● Data for analysis:

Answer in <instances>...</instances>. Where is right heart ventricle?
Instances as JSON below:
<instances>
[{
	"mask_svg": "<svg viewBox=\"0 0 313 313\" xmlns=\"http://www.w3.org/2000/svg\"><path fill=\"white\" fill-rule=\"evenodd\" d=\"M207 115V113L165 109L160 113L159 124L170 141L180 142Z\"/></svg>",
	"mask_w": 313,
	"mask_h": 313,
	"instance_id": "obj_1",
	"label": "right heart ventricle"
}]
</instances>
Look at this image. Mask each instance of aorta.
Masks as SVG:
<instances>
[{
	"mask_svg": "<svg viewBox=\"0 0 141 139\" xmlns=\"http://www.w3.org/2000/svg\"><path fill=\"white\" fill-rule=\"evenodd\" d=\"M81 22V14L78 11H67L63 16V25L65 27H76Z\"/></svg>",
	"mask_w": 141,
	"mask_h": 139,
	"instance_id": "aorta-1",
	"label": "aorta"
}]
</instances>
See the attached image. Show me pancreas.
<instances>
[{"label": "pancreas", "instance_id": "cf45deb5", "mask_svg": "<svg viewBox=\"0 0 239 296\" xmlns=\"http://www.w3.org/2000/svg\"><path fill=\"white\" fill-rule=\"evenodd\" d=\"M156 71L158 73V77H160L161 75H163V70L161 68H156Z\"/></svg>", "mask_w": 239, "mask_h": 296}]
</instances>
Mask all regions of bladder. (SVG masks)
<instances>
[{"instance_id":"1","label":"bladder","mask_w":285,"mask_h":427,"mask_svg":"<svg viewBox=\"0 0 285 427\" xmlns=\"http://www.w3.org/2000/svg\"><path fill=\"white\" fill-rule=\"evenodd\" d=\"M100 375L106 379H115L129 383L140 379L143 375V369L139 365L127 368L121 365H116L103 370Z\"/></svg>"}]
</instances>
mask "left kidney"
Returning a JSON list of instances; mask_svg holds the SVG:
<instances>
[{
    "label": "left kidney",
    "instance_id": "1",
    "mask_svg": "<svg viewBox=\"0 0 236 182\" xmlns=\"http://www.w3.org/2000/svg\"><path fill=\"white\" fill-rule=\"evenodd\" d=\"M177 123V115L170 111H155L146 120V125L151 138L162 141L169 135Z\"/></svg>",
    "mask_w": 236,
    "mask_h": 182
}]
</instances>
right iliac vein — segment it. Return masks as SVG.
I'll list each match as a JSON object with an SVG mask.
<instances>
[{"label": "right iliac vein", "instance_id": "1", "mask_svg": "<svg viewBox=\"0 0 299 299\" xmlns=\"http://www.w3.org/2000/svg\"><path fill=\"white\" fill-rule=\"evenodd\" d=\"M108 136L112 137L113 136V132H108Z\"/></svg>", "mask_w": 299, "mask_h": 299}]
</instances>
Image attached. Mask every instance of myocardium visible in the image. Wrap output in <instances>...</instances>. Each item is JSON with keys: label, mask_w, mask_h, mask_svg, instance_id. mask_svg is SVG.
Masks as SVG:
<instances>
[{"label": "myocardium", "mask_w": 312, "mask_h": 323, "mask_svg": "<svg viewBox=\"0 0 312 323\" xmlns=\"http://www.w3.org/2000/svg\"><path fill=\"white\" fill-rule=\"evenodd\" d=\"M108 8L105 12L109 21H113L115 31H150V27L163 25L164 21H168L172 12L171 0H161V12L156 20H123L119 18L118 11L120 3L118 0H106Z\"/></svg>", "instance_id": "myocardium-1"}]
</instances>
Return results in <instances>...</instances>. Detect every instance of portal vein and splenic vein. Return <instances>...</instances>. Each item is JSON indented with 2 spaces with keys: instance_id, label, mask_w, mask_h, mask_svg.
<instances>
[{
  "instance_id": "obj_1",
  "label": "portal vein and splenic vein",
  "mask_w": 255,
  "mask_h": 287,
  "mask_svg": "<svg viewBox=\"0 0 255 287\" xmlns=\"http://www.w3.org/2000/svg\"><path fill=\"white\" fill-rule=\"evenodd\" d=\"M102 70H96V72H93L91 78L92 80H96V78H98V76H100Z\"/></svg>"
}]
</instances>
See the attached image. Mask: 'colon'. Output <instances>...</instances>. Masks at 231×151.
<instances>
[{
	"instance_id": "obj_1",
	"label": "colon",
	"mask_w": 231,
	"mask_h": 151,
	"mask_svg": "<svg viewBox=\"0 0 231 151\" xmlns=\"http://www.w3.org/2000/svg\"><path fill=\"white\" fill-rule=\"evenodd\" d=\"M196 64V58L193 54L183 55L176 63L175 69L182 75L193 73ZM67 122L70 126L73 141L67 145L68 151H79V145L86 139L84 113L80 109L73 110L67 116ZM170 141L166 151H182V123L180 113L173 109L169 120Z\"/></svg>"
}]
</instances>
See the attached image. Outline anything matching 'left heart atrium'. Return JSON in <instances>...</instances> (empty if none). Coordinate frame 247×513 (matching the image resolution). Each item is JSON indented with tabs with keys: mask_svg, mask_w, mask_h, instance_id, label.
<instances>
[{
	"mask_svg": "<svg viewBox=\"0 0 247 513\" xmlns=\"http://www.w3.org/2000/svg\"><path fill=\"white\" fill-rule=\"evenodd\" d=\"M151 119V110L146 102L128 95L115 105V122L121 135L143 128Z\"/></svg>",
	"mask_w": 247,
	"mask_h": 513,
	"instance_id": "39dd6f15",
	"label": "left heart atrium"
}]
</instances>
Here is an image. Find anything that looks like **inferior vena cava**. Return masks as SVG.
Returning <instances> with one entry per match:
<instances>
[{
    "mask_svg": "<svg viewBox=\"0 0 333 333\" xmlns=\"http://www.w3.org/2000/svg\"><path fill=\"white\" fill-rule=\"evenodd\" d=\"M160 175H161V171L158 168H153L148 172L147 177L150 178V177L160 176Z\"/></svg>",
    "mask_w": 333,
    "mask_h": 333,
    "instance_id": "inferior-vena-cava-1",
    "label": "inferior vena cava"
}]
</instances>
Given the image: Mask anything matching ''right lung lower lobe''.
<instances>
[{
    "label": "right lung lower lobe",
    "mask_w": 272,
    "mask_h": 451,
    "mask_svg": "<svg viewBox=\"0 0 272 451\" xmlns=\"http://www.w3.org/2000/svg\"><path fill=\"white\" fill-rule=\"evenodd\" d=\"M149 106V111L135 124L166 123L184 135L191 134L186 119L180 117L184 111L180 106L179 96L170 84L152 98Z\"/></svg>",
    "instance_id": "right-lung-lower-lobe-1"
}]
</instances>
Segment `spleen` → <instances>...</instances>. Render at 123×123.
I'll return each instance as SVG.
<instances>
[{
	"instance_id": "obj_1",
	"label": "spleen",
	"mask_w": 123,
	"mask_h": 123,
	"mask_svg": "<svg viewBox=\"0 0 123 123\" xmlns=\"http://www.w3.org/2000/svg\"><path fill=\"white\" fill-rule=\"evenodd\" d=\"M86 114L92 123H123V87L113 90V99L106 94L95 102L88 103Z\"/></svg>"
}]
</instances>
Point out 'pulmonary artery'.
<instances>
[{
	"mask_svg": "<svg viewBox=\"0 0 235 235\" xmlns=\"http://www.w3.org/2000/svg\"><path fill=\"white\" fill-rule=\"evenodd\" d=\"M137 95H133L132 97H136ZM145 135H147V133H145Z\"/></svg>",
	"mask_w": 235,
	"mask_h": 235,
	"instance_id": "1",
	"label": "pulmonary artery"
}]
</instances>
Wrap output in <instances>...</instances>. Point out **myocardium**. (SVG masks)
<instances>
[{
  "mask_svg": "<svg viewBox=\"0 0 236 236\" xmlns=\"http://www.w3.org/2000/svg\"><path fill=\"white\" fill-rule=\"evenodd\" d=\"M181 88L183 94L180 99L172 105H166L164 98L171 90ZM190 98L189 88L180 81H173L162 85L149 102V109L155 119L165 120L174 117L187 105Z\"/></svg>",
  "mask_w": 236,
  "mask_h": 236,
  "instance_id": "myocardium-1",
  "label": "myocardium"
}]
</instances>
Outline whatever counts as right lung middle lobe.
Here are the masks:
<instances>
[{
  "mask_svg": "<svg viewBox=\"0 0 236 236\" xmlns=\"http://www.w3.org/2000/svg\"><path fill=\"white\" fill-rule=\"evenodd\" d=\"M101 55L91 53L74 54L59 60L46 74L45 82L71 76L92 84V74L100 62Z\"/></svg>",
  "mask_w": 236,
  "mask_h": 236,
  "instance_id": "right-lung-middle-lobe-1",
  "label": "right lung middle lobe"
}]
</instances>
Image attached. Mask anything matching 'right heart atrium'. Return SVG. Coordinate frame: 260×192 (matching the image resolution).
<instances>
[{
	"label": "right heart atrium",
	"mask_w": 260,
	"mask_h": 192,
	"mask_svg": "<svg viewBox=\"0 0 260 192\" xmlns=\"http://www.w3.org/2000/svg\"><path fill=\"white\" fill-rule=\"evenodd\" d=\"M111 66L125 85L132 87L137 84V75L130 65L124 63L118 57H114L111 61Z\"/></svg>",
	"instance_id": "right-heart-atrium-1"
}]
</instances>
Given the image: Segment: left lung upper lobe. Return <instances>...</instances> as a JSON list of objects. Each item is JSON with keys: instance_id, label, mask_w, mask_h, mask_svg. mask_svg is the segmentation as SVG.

● Task objective:
Write out exactly the lines that run from the one containing "Outline whatever counts" to the end of the records, both end lines included.

● Result:
Outline whatever counts as right lung middle lobe.
Here are the masks:
<instances>
[{
  "mask_svg": "<svg viewBox=\"0 0 236 236\" xmlns=\"http://www.w3.org/2000/svg\"><path fill=\"white\" fill-rule=\"evenodd\" d=\"M101 55L91 53L74 54L59 60L46 74L45 82L71 76L92 84V74L100 62Z\"/></svg>",
  "mask_w": 236,
  "mask_h": 236,
  "instance_id": "right-lung-middle-lobe-1",
  "label": "right lung middle lobe"
}]
</instances>
Image attached. Mask anything matching 'right heart atrium'. Return SVG. Coordinate frame: 260×192 (matching the image resolution).
<instances>
[{
	"label": "right heart atrium",
	"mask_w": 260,
	"mask_h": 192,
	"mask_svg": "<svg viewBox=\"0 0 260 192\" xmlns=\"http://www.w3.org/2000/svg\"><path fill=\"white\" fill-rule=\"evenodd\" d=\"M111 66L125 85L132 87L137 84V75L130 65L124 63L118 57H114L111 61Z\"/></svg>",
	"instance_id": "right-heart-atrium-1"
}]
</instances>
Given the image: Segment: left lung upper lobe. Return <instances>...</instances> as a JSON list of objects. Each item is JSON with keys: instance_id, label, mask_w, mask_h, mask_svg. mask_svg is the segmentation as SVG.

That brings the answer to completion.